Przypomniała, że w Polsce 77 proc. energii elektrycznej wytwarzane jest z węgla, zaledwie 7 proc. z gazu i 13 proc. z OZE, a jednocześnie tylko 58 proc. terytorium kraju jest zgazyfikowana.
"Komisja trafnie stwierdza, że proces transformacji wpłynie na wszystkie regiony górnicze w Polsce. Martwi mnie jednak, że KE rekomenduje koncentrację jedynie na trzech z nich: Śląsku, Wielkopolsce i Dolnym Śląsku. Polski rząd będzie zabiegał, aby obszarów wsparcia było więcej, także obejmujących inne regiony górnicze i regiony, na terenie których występują przemysły wysokoemisyjne" – zaznaczyła minister Małgorzata Jarosińska-Jedynak.

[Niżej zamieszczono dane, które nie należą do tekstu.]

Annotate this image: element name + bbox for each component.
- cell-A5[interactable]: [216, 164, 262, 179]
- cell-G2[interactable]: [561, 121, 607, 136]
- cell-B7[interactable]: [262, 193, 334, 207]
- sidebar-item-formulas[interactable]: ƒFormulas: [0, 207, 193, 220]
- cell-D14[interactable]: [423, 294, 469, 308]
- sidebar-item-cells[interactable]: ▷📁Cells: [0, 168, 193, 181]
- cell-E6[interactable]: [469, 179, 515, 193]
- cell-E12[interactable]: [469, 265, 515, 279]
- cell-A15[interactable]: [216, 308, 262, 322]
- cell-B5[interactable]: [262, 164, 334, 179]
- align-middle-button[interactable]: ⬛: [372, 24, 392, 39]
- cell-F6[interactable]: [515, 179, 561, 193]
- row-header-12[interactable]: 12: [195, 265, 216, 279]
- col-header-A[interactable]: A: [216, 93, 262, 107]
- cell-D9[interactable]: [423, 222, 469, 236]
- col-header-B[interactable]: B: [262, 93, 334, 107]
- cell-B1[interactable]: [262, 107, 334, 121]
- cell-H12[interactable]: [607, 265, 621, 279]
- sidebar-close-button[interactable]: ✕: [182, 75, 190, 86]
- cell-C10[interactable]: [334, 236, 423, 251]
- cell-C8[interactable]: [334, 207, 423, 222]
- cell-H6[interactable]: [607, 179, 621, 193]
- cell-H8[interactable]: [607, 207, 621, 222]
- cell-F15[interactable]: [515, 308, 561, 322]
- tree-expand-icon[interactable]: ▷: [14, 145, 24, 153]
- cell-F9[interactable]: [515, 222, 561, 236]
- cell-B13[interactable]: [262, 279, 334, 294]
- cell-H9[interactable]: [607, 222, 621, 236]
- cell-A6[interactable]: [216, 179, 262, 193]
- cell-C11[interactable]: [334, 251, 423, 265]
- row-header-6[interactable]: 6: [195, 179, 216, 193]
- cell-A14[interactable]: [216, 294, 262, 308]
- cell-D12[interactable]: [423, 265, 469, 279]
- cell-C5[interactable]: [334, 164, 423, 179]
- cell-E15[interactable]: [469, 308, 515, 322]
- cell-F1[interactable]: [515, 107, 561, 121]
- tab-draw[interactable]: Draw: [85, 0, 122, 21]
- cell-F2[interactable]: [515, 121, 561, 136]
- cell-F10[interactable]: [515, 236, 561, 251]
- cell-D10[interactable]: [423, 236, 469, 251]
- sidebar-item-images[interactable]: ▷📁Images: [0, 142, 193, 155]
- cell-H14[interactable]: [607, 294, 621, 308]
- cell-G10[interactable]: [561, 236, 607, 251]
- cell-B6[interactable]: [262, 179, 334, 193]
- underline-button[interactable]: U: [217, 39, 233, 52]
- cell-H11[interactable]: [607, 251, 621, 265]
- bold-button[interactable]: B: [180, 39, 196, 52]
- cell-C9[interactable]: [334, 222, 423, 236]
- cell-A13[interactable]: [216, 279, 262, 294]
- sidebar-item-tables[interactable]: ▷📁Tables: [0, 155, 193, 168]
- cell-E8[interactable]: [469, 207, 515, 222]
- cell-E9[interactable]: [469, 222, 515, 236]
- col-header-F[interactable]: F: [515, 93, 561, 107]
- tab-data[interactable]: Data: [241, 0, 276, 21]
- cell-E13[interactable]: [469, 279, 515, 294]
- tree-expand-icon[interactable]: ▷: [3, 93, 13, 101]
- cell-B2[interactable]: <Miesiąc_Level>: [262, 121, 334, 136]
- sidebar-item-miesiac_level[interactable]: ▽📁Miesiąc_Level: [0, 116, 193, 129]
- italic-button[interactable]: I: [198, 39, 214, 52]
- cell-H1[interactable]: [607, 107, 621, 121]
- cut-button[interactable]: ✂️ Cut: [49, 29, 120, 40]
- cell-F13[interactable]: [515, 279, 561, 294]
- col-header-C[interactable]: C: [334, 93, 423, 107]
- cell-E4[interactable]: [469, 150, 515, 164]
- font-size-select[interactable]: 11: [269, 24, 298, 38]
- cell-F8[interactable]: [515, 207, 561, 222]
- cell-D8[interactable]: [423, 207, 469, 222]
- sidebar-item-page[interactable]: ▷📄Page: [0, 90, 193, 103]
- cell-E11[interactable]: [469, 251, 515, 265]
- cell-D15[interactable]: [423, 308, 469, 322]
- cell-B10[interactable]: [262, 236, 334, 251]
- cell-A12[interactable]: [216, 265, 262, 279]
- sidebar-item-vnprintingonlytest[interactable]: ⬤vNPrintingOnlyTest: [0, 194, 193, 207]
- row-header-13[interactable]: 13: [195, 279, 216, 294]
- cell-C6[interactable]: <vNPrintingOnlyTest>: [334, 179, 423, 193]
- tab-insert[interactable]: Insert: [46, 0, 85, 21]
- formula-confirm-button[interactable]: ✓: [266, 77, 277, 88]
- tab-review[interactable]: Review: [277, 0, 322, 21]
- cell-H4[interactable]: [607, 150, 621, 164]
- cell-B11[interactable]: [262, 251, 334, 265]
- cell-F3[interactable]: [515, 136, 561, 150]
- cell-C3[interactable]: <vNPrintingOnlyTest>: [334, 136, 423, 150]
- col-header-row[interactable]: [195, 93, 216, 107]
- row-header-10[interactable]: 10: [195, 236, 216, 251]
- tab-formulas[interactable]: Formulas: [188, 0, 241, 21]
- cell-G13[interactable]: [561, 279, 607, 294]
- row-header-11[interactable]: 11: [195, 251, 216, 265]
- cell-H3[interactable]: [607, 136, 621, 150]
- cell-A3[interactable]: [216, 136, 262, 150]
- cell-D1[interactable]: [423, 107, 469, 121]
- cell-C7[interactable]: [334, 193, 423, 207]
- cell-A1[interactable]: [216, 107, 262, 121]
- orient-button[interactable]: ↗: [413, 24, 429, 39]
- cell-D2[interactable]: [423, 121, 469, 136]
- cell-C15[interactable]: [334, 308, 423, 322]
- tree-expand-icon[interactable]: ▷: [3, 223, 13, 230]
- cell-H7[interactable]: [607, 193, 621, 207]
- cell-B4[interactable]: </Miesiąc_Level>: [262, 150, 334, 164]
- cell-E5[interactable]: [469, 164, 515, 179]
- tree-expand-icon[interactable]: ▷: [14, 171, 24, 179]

Jak przypomniało ministerstwo funduszy, w grudniu 2019 r. Komisja Europejska ogłosiła komunikat ws. Europejskiego Zielonego Ładu, który pokazuje plany i zamierzenia KE na najbliższe lata. KE zapowiedziała w tym dokumencie różnego rodzaju narzędzia służące osiągnięciu celu neutralności klimatycznej. (PAP)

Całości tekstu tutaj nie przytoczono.